Package 'QuaternaryProd'

Title: Computes the Quaternary Dot Product Scoring Statistic for Signed and Unsigned Causal Graphs
Description: QuaternaryProd is an R package that performs causal reasoning on biological networks, including publicly available networks such as STRINGdb. QuaternaryProd is an open-source alternative to commercial products such as Inginuity Pathway Analysis. For a given a set of differentially expressed genes, QuaternaryProd computes the significance of upstream regulators in the network by performing causal reasoning using the Quaternary Dot Product Scoring Statistic (Quaternary Statistic), Ternary Dot product Scoring Statistic (Ternary Statistic) and Fisher's exact test (Enrichment test). The Quaternary Statistic handles signed, unsigned and ambiguous edges in the network. Ambiguity arises when the direction of causality is unknown, or when the source node (e.g., a protein) has edges with conflicting signs for the same target gene. On the other hand, the Ternary Statistic provides causal reasoning using the signed and unambiguous edges only. The Vignette provides more details on the Quaternary Statistic and illustrates an example of how to perform causal reasoning using STRINGdb.
Authors: Carl Tony Fakhry [cre, aut], Ping Chen [ths], Kourosh Zarringhalam [aut, ths]
Maintainer: Carl Tony Fakhry <[email protected]>
License: GPL (>=3)
Version: 1.41.0
Built: 2024-10-31 03:42:10 UTC
Source: https://github.com/bioc/QuaternaryProd

Help Index


Computes the Quaternary Dot Product Scoring Statistic for Signed and Unsigned Causal Graphs

Description

QuaternaryProd is an R package that performs causal reasoning on biological networks, including publicly available networks such as STRINGdb. QuaternaryProd is an open-source alternative to commercial products such as Inginuity Pathway Analysis. For a given a set of differentially expressed genes, QuaternaryProd computes the significance of upstream regulators in the network by performing causal reasoning using the Quaternary Dot Product Scoring Statistic (Quaternary Statistic), Ternary Dot product Scoring Statistic (Ternary Statistic) and Fisher's exact test (Enrichment test). The Quaternary Statistic handles signed, unsigned and ambiguous edges in the network. Ambiguity arises when the direction of causality is unknown, or when the source node (e.g., a protein) has edges with conflicting signs for the same target gene. On the other hand, the Ternary Statistic provides causal reasoning using the signed and unambiguous edges only. The Vignette provides more details on the Quaternary Statistic and illustrates an example of how to perform causal reasoning using STRINGdb.

Details

Package: QuaternaryProd
Type: Package
Version: 1.15.3
Date: 2015-10-22
License: GPL (>= 2)

Author(s)

Carl Tony Fakhry, Ping Chen and Kourosh Zarringhalam

Maintainer: Carl Tony Fakhry <[email protected]>

References

Carl Tony Fakhry, Parul Choudhary, Alex Gutteridge, Ben Sidders, Ping Chen, Daniel Ziemek, and Kourosh Zarringhalam. Interpreting transcriptional changes using causal graphs: new methods and their practical utility on public networks. BMC Bioinformatics, 17:318, 2016. ISSN 1471-2105. doi: 10.1186/s12859-016-1181-8.

Franceschini, A (2013). STRING v9.1: protein-protein interaction networks, with increased coverage and integration.
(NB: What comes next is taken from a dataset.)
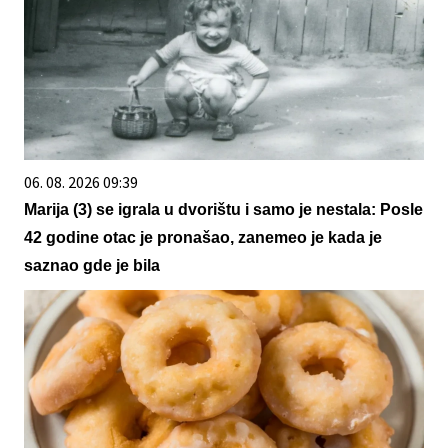
06. 08. 2026 09:39
Marija (3) se igrala u dvorištu i samo je nestala: Posle
42 godine otac je pronašao, zanemeo je kada je
saznao gde je bila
In:'Nucleic Acids Res. 2013 Jan;41(Database issue):D808-15. doi: 10.1093/nar/gks1094. Epub 2012 Nov 29'.


Computes the probability mass function of the scores.

Description

This function computes the probability mass function for the Quaternary Dot Product Scoring Statistic for signed causal graphs. This includes scores with probabilities strictly greater than zero.

Usage

QP_Pmf(q_p, q_m, q_z, q_r, n_p, n_m, n_z, epsilon = 1e-16)

Arguments

q_p

Expected number of positive predictions.

q_m

Expected number of negative predictions.

q_z

Expected number of nil predictions.

q_r

Expected number of regulated predictions.

n_p

Number of positive predictions from experiments.

n_m

Number of negative predictions from experiments.

n_z

Number of nil predictions from experiments.

epsilon

parameter for thresholding probabilities of matrices. Default value is 1e-16.

Details

This function computes the probability for each score in the support of the distribution. The returned value is a vector of probabilities where the returned vector has names set equal to the corresponding scores.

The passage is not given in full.